Here at Children’s House Nursery we teach children in our care basic sun safe messages through engaging teaching resources including singing a sun safe song:
Keep babies six months and younger out of the sun
- We recommend that infants avoid sun exposure and are dressed in lightweight clothing with a brimmed hat.
- Factor 50 is recommended for such delicate skin
- Breastfeed or bottle-feed your baby more often in hot weather
- If you are breastfeeding your baby, make sure you drink plenty of water.
DO NOT cover pushchairs and prams with clothing/sheets etc.
Parents often use a lightweight sheet/clothing to hang over the front of the pram to shield from the sun. This can cause a baby to overheat in the trapped air and can be very dangerous to a young child.
Health authorities advise parents:
An enclosed pram can get very hot; try to ensure that the air circulates around your baby by removing the back panel (if possible) or placing them in more open strollers.
Children 6 months and older
- Sun hats should be either broad-brimmed or legionnaire style (to shade the face, neck and ears that can easily burn)
- Sunscreen should offer broad-spectrum UVA/UVB protection with a minimum 4 star rating and Sun Protection Factor 30+.
- Apply sunscreen regularly
- Staying hydrated is important whether it’s sunny or not. Our bodies require water to function properly. While out in the sun it is easy to dehydrate so ensure children and babies are drinking regularly
- Avoid sun during peak intensity times
- Usually between 11am and 3pm the suns intensity and ultraviolet radiation is at its peak and can cause serious burns. Shady areas and quieter activities are good at these times
Keeping cool – the environment
- For sleeping, choose the coolest room in the house. Keep the heat out by closing the curtains and make sure fresh air can circulate around the cot (remove cot bumpers etc.).
- Don’t leave babies asleep in a pram as they can become very hot.
- Cool your baby with damp cloths and place wet towels or sheets around the cot to cool the air immediately near them.
- Check regularly to make sure they are not getting too cold.
- Give your baby or child a lukewarm bath or sponge them down with lukewarm water. Don’t use cold water or ice in the bath.
- If you use a fan, don’t point it towards your baby or child but use it to keep the air circulating. Make sure your child cannot touch the fan, be cut with the blade or be electrocuted.
- If you have an air conditioner unit , make sure the room does not get too cold, 24-26 degrees Celsius is low enough.

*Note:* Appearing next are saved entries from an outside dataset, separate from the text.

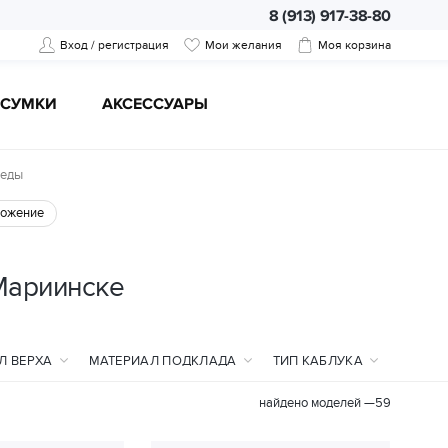
8 (913) 917-38-80
Вход / регистрация
Мои желания
Моя корзина
CУМКИ
АКСЕССУАРЫ
кеды
ожение
Мариинске
Л ВЕРХА
МАТЕРИАЛ ПОДКЛАДА
ТИП КАБЛУКА
найдено моделей —
59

- Never leave babies, children or pets alone in a car, not even for a moment. Babies and children can overheat very quickly in cars. The temperature inside a parked car can be 30-40°C hotter than outside the car. Most of the temperature increase occurs within five minutes of closing the car and having the windows down 5 cm causes only a very slight decrease in temperature.
- Never cover a baby car seat in the car with a lightweight cloth or towel as this will restrict air moving around the baby, making them hotter. Use sun shades on windows.
- When planning a longer car journey, try to travel in the cooler hours of the day, dress your child lightly and provide plenty of cool water during the journey.
Role models have a key part to play in influencing children’s behaviour in regard to sun protection practices. It is therefore important that our staff as well as parents and/or guardians are seen to be actively adopting the same sun safe practices.
You can read a Sun Safety Fact Sheet here provided by the National Skin Cancer charity Skcin and click here for more information about skin cancer, its prevention, sun safety and the charity ‘Skcin’.
AND FINALLY … we want everyone to have lots of fun, enjoy the outdoors and the adventures and learning that it brings.